Omitting every picture, output the records below exactly, please.

┌─ SOURCE MATERIAL

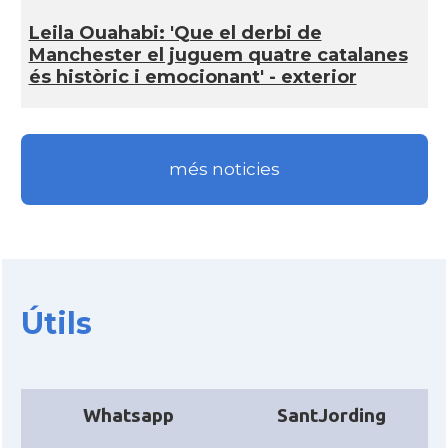
Leila Ouahabi: 'Que el derbi de
Manchester el juguem quatre catalanes
és històric i emocionant' - exterior
més noticies
Útils
Whatsapp
SantJording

└─

* [EXPECTED ANSWER]:
Leila Ouahabi: 'Que el derbi de
Manchester el juguem quatre catalanes
és històric i emocionant' - exterior
més noticies
Útils
Whatsapp
SantJording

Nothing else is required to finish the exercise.